Terasort algorithm analysis in Hadoop 1

Source: Internet
Author: User
Analysis of Terasort algorithm in Hadoop

1. Overview
1TB sequencing is typically used to measure the data processing capabilities of a distributed data processing framework. Terasort is a sort job in Hadoop, and in 2008, Hadoop won the first place in the 1TB sort benchmark evaluation, taking 209 seconds. So how is terasort implemented in Hadoop? This paper mainly analyzes the Terasort job from the angle of algorithm design.
2. Algorithm idea

In fact, when we want to design the traditional serial sorting algorithm as a parallel sorting algorithm, we usually think of the strategy of divide and conquer, that is: the data to be sorted into m data blocks (can be done in hash), and then each maptask to a block of local sorting, and then, A reducetask all the data in full order. This design approach guarantees a high degree of parallelism in the map phase, but there is no parallel at all in the reduce phase.


To improve the degree of parallelism in the reduce phase, the Terasort job improves the above algorithm: in the map phase, each maptask divides the data into R blocks (R is the number of reducetask), where all the data for the Block I (i>0) will be i+ The data in the 1 is large; in the reduce phase, the I reducetask processing (sorting) The block I of all maptask, so that the result of the I-reducetask will be greater than the i+1, and finally the 1~r of the order of Reducetask ordered output, That is the final sort result.
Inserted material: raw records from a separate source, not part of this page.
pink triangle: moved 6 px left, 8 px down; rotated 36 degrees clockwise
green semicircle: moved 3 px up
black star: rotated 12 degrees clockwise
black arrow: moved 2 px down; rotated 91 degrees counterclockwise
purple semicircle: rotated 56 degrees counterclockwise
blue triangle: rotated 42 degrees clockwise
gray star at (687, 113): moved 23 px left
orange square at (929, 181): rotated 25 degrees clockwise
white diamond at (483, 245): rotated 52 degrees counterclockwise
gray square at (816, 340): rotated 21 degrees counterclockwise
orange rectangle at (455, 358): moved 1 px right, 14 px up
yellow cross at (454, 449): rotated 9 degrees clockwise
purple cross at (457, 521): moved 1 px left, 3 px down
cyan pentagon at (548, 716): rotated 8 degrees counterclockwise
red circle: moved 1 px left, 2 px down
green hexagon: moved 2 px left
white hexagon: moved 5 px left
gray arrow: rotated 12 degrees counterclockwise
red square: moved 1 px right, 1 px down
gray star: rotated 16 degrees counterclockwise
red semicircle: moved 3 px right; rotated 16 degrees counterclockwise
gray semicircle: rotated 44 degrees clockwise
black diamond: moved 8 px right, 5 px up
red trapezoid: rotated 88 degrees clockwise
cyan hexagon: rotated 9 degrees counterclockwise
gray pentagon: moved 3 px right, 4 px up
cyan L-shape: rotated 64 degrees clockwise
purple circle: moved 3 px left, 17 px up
This design idea is obviously more efficient than the first one, but it is difficult to achieve, it needs to solve the following two technical difficulties: first, how to determine the range of R blocks for each maptask data. Second, for a piece of data, if you quickly determine which data block it belongs to. The answers are "sampling" and "trie tree", respectively.


3. Terasort algorithm
3.1Terasort algorithm Flow
For the Terasort sorting algorithm of Hadoop, it consists of 3 steps: Sampling –>>maptask to mark –>>reducetask for the data record and local sort.

Data sampling takes place on the jobclient side, first extracting part of the data from the input data, sorting the data, then dividing them into r blocks, identifying the data caps and downline (called "split points") for each block, and saving the split points to the distributed cache.
In the map phase, each Maptask first reads the split point from the distributed cache and establishes the trie tree (two-layer trie tree, which holds the reducetask number of the node on the tree's leaf node). Then formally start processing the data, for each data, in the trie tree to find the number of the reducetask it belongs to, and save it.
In the reduce phase, each reducetask reads its corresponding data from each maptask for local ordering, and finally reducetask processing results are sequentially output by reducetask number.
3.2Terasort algorithm key point (1) sampling
Hadoop comes with a lot of data sampling tools, including Intercalsmapler,randomsampler,splitsampler, etc. (see org.apache.hadoop.mapred.lib for details).
Number of sampled data bars: Samplesize=conf.getlong ("Terasort.partitions.sample", 100000);
Selected split number: Samples=math.min (10,splits.length); splits is an array of all split elements. Number of data strips extracted per split: Recordspersample=samplesize/samples;
The sampled data is fully sorted, the obtained "Split point" is written to the file _partition.lst, and it is stored in the distributed buffer.
Example: For example, the sampling data is b,abc,abd,bcd,abcd,efg,hii,afd,rrr,mnk by sorting, get: Abc,abcd,abd,afd,b,bcd,efg,hii,mnk, RRR if the number of Reducetask is 4, the split point is: Abd,bcd,mnk (2) Maptask mark the data record
Each maptask reads the split point from the file _partition.lst and creates the trie tree (assuming 2-trie, that is, the organization takes advantage of the first two bytes).

Maptask reads data from split and finds the Reducetask number for each record through the trie tree. For example: ABG corresponds to the second REDUCETASK,MNZ corresponding to the fourth reducetask.


(3) Reducetask for local sorting
Each reducetask is ordered locally, and the result is then output. 4. References
(1) 1TB sequencing terasort for Hadoop:
Http://hi.baidu.com/dtzw/blog/item/cffc8e1830f908b94bedbc12.html (2) Hadoop-0.20.2 code
(3) http://sortbenchmark.org

Contact Us

The content source of this page is from Internet, which doesn't represent Alibaba Cloud's opinion; products and services mentioned on that page don't have any relationship with Alibaba Cloud. If the content of the page makes you feel confusing, please write us an email, we will handle the problem within 5 days after receiving your email.

If you find any instances of plagiarism from the community, please send an email to: info-contact@alibabacloud.com and provide relevant evidence. A staff member will contact you within 5 working days.

A Free Trial That Lets You Build Big!

Start building with 50+ products and up to 12 months usage for Elastic Compute Service

  • Sales Support

    1 on 1 presale consultation

  • After-Sales Support

    24/7 Technical Support 6 Free Tickets per Quarter Faster Response

  • Alibaba Cloud offers highly flexible support services tailored to meet your exact needs.